Tuesday, April 14, 2015

Manifesto launch and Council

We had a little tent protest outside Hendon Town Hall and then went inside for Council where I sat at the back of the gallery reading the Conservative Party Manifesto (with it's not so catchy title).  OMG! They are dull!  I made a big mistake not reading the environment chapter first because my attention span has totally gone.  The same shocking claims repeated, the same tired ideas, and total lack of detail or evidence.  But the Green manifesto reads quite well I think.
Meanwhile in the Council Chamber there was much discussion over the general election campaign.  More exciting was the heckling from 3 loud individuals mostly, who are absolute legends.  They are quite well known in activist lefty circles.  I think the heckling was quite embarassing and to make matters worse at the ajournment to "clear the gallery" I was given a banner to hold up and Councillors Alan and Alon took photos on their smart phones.  Something about 80% market rent.
It is such a shambles but I am used to it. - Ben

Sunday, January 25, 2015

West Hendon Estate 2

The public inquiry is ongoing.
On Thursday we supported a demonstration; the video by an activist is here.

 
Ben Samuel, our parliamentary candidate, is a member of Barnet Housing Action Group.  here is what they posted on their facebook today:

On Thursday's day of action, I met Leigh, a woman who has lived in her home (her precious and beautiful home) on the West Hendon Estate for forty five years. A woman who contradicts all of the DailyMail stereotypes of people who live on council estates. A woman who has not been involved in the campaigning to date, as she never gets back home from work in time for the meetings. A woman who has negotiated 9 days holiday from work to attend the public inquiry which is so critical to her future.
A woman who told me the story of the first time she cried about her situation. A "silly" story, she said. The story also made me cry.
I may not get the details exact, but I want to try to relay that story as best I can.
In years gone by, in the green areas between the blocks and York Memorial Park, circles of daffodils were planted on the small hill beside the place where people used to play football. [ALL of this area has now been lost to the mega development]. The mists would rise in the mornings off the Welsh harp...the sunset views were magnificent....this green space surrounded on three sides by the buildings of tyrell way, marriotts close & marsh drive and on the other by the Welsh harp. She'd always called her Estate, West Hendon's little secret, snuck away behind the Edgware Road.
When the "redevelopment", the destruction, the decimation of the area began, the greenspace was first to be taken. The small hill with the daffodils dug up, churned over like a vision from watership down. Leigh looked from her window one day and saw on the top of the brown disrupted earth the daffodil bulbs sitting on top of the mound.....they still grew, they still bloomed. The sight of the daffodils clinging on until the end....Leigh cried and cried...and so did I.
Leigh is a leaseholder, bought her home under the right to buy.
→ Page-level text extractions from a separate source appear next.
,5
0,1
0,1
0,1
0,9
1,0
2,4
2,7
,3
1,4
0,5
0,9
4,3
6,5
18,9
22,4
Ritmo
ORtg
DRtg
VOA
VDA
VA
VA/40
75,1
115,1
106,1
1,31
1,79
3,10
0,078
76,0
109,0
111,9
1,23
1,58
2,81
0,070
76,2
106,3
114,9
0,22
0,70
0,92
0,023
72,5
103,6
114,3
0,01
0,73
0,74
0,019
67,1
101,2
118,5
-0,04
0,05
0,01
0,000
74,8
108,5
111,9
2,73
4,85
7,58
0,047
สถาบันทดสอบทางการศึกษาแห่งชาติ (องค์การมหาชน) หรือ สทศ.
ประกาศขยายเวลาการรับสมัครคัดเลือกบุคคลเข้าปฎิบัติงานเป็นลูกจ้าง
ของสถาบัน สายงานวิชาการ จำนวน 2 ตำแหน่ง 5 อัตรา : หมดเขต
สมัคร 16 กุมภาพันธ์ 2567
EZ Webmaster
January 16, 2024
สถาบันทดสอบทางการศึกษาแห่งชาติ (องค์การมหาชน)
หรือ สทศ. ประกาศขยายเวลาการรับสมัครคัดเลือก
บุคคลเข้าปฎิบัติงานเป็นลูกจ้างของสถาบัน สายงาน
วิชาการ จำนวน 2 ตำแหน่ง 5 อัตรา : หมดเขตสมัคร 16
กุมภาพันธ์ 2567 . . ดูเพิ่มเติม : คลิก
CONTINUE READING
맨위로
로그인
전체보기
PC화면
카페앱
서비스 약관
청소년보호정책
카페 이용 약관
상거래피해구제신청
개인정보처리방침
She does not know where she will go, how she will get there, how she will start again, how she will get to work, how she will see her friends, who will be her friends.
For Leigh and the other 679 households on this estate and hundreds, maybe thousands of others on other estates, like her but each with a different, distinct story, we must not let what is happening to her to happen.
She must have a fair, dignified outcome from this trauma she is now facing.
We must fight together to achieve this.
What's right is right, AND THIS IS WRONG!! So very wrong.